REPUBLIKA.CO.ID, JAKARTA -- Ketersediaan minyak goreng di pasaran masih langka. Ombudsman Republik Indonesia (RI) menyebutkan, ada beberapa dugaan penyebab kelangkaan minyak goreng.
Anggota Ombudsman RI Yeka Hendra Fatika mengatakan, dugaan pertama yakni ada perbedaan data Domestic Market Obligation (DMO) yang dilaporkan dengan realisasinya. Realisasi DMO hanya akan terkonfirmasi dengan data yang seharusnya dikumpulkan dari distributor.
Kedua, kata dia, pelaksanaan DMO tanpa diikuti dengan memasangkan antara eksportir CPO atau olahannya dengan produsen minyak goreng. "Tidak semua produsen minyak goreng mendapatkan CPO DMO dengan harga DPO. Tidak semua produsen minyak goreng berorientasi ekspor. Sehingga kapasitas produksi minyak goreng diduga mengalami penurunan, untuk menghindari kerugian," ujar Yeka dalam konferensi pers secara virtual, Selasa (15/3).
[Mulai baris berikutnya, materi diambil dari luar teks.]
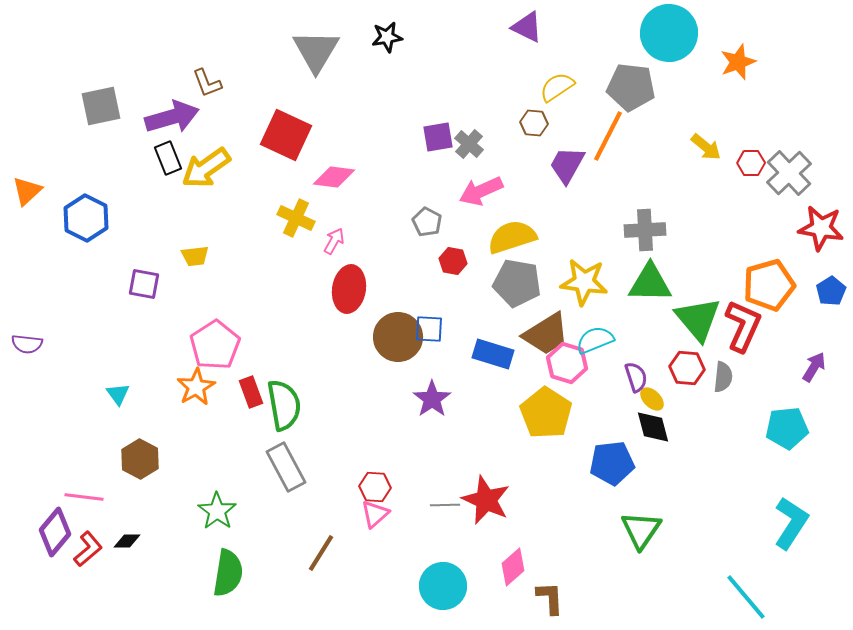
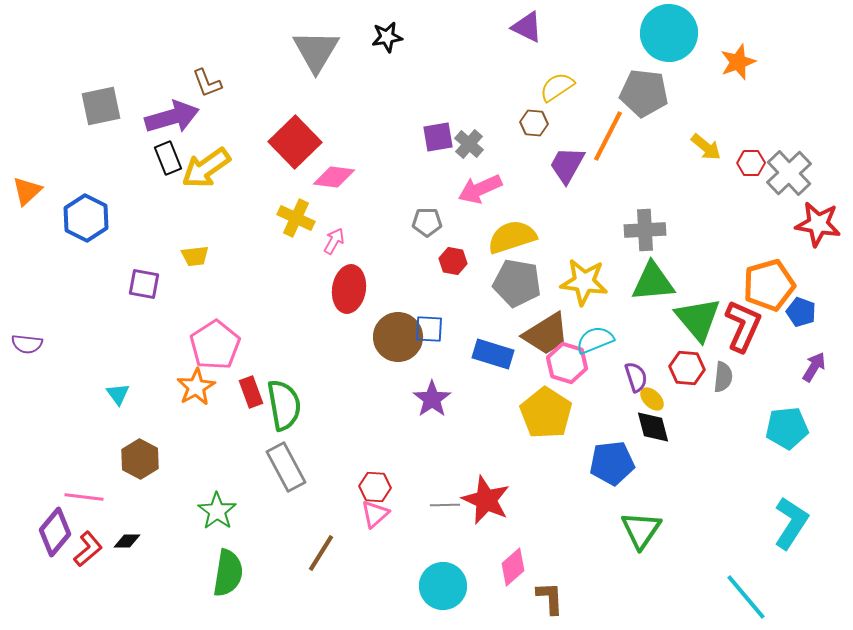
gray pentagon at (631, 87): moved 13 px right, 6 px down
red square at (286, 135): moved 9 px right, 7 px down; rotated 21 degrees clockwise
pink arrow at (481, 191): moved 1 px left, 2 px up
gray pentagon at (427, 222): rotated 28 degrees counterclockwise
red star at (821, 228): moved 3 px left, 4 px up
green triangle at (650, 283): moved 3 px right, 1 px up; rotated 6 degrees counterclockwise
blue pentagon at (831, 291): moved 30 px left, 21 px down; rotated 20 degrees counterclockwise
Penyebab ketiga, lanjutnya, masih terdapat panic buying. Rumah Tangga atau pelaku UMKM meningkatkan stok minyak goreng, sebagai respon terhadap belum adanya jaminan ketersediaan minyak goreng, terlebih lagi menghadapi puasa dan hari raya.
Lalu keempat, munculnya spekulan yang memanfaatkan kondisi disparitas harga yang sangat besar antara Harga Eceran Tertinggi (HET) dengan harga di pasar tradisional yang sulit untuk diintervensi. "Aktifitas spekulan ini juga yang memunculkan dugaan terjadinya penyelundupan minyak goreng," jelas dia.
Penyebab berikutnya, yaitu gagalnya fungsi pengawasan terhadap pelaksanaan kebijakan. Fungsi pengawasan tidak akan berhasil diterapkan ketika disparitas harga terjadi dengan gap yang sangat besar.
Ombudsman RI menilai, akar permasalahan munculnya berbagai permasalahan yang timbul sebagai dampak stabilisasi pasokan dan harga minyak goreng yaitu tingginya disparitas antara harga Domestic Price Obligation (DPO), HET, dengan harga pasar. Disparitas harga berkisar antara Rp 8.000 sampai Rp 9.000 per kilogram (kg).